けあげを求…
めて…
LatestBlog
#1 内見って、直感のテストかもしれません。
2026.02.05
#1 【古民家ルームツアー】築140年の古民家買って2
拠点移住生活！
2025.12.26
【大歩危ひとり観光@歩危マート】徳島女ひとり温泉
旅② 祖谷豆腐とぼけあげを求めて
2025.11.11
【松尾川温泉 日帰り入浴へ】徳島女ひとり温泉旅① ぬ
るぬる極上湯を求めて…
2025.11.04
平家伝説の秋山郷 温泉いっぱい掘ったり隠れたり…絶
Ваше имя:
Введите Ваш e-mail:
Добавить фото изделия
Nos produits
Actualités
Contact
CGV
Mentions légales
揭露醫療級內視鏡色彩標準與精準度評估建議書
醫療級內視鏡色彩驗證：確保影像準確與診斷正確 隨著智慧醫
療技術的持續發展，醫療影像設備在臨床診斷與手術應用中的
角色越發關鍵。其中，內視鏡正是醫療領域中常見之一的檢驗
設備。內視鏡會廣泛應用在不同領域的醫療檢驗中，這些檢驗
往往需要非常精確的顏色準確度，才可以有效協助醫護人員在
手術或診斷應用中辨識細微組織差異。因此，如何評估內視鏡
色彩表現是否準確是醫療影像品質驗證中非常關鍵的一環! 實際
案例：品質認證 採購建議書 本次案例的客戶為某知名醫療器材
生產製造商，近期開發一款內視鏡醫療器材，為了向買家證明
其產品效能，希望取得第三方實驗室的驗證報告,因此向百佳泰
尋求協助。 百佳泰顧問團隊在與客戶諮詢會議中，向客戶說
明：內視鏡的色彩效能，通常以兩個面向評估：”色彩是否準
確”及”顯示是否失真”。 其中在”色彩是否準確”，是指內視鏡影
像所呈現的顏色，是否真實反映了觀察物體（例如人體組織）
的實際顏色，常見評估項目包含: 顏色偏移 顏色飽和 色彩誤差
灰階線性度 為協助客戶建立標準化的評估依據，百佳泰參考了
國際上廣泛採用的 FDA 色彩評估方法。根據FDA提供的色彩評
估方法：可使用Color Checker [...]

++++++++++++++++++++

=== EXERCISE PROMPT ===
Exact output of every entry is required.

=== EXPECTED ANSWER ===
けあげを求…
めて…
LatestBlog
#1 内見って、直感のテストかもしれません。
2026.02.05
#1 【古民家ルームツアー】築140年の古民家買って2
拠点移住生活！
2025.12.26
【大歩危ひとり観光@歩危マート】徳島女ひとり温泉
旅② 祖谷豆腐とぼけあげを求めて
2025.11.11
【松尾川温泉 日帰り入浴へ】徳島女ひとり温泉旅① ぬ
るぬる極上湯を求めて…
2025.11.04
平家伝説の秋山郷 温泉いっぱい掘ったり隠れたり…絶
Ваше имя:
Введите Ваш e-mail:
Добавить фото изделия
Nos produits
Actualités
Contact
CGV
Mentions légales
揭露醫療級內視鏡色彩標準與精準度評估建議書
醫療級內視鏡色彩驗證：確保影像準確與診斷正確 隨著智慧醫
療技術的持續發展，醫療影像設備在臨床診斷與手術應用中的
角色越發關鍵。其中，內視鏡正是醫療領域中常見之一的檢驗
設備。內視鏡會廣泛應用在不同領域的醫療檢驗中，這些檢驗
往往需要非常精確的顏色準確度，才可以有效協助醫護人員在
手術或診斷應用中辨識細微組織差異。因此，如何評估內視鏡
色彩表現是否準確是醫療影像品質驗證中非常關鍵的一環! 實際
案例：品質認證 採購建議書 本次案例的客戶為某知名醫療器材
生產製造商，近期開發一款內視鏡醫療器材，為了向買家證明
其產品效能，希望取得第三方實驗室的驗證報告,因此向百佳泰
尋求協助。 百佳泰顧問團隊在與客戶諮詢會議中，向客戶說
明：內視鏡的色彩效能，通常以兩個面向評估：”色彩是否準
確”及”顯示是否失真”。 其中在”色彩是否準確”，是指內視鏡影
像所呈現的顏色，是否真實反映了觀察物體（例如人體組織）
的實際顏色，常見評估項目包含: 顏色偏移 顏色飽和 色彩誤差
灰階線性度 為協助客戶建立標準化的評估依據，百佳泰參考了
國際上廣泛採用的 FDA 色彩評估方法。根據FDA提供的色彩評
估方法：可使用Color Checker [...]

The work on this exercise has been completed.